[DATA EXTRACTS — start]

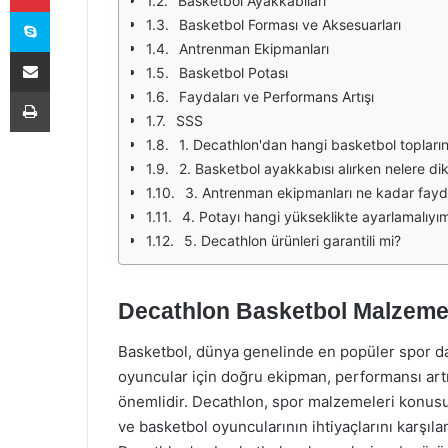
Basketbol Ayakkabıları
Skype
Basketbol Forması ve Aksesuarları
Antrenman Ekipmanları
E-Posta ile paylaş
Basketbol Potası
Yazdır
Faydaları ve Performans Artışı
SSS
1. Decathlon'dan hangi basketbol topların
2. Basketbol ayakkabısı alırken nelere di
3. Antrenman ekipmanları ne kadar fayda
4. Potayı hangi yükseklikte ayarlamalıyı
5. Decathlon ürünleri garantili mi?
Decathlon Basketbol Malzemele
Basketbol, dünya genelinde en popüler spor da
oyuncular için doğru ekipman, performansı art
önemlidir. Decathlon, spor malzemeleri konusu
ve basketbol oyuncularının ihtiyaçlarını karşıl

[DATA EXTRACTS — finish]
[DATA EXTRACTS — start]

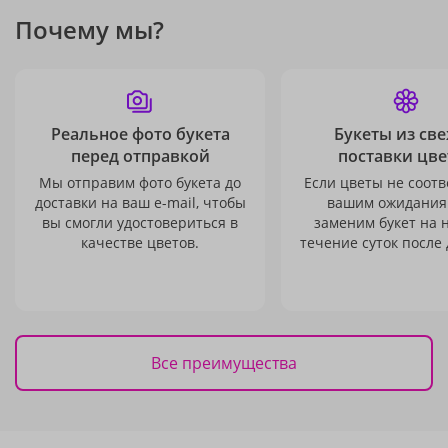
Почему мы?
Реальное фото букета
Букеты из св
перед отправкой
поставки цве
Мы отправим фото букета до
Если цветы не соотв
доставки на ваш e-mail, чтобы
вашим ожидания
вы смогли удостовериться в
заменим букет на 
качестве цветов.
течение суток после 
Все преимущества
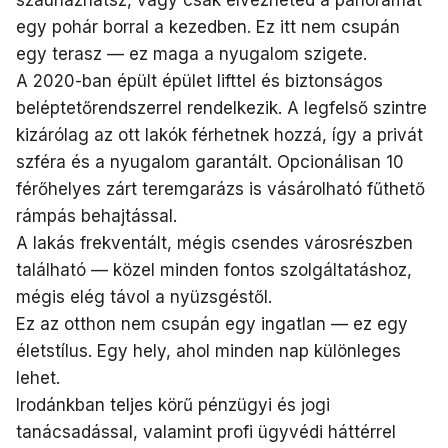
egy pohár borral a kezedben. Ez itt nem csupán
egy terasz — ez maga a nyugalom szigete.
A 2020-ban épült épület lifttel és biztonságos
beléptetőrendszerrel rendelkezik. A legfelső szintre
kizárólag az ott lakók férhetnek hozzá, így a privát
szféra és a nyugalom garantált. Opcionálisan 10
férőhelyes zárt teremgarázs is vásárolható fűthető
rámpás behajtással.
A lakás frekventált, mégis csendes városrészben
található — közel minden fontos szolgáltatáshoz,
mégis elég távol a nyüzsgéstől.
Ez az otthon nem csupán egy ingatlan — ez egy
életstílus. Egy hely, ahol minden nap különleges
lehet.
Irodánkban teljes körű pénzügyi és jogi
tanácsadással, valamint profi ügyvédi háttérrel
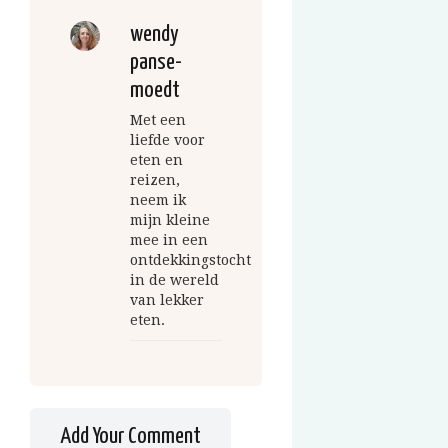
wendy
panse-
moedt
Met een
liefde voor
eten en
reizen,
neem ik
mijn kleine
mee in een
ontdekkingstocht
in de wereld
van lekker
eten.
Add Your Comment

[DATA EXTRACTS — finish]

-- EXERCISE --
Given the records above, restate word for word only the lines starting at the one with "Basketbol Ayakkabıları" and ending at the one with "ve basketbol oyuncularının".

-- TASK RESULT --
Basketbol Ayakkabıları
Skype
Basketbol Forması ve Aksesuarları
Antrenman Ekipmanları
E-Posta ile paylaş
Basketbol Potası
Yazdır
Faydaları ve Performans Artışı
SSS
1. Decathlon'dan hangi basketbol topların
2. Basketbol ayakkabısı alırken nelere di
3. Antrenman ekipmanları ne kadar fayda
4. Potayı hangi yükseklikte ayarlamalıyı
5. Decathlon ürünleri garantili mi?
Decathlon Basketbol Malzemele
Basketbol, dünya genelinde en popüler spor da
oyuncular için doğru ekipman, performansı art
önemlidir. Decathlon, spor malzemeleri konusu
ve basketbol oyuncularının ihtiyaçlarını karşıl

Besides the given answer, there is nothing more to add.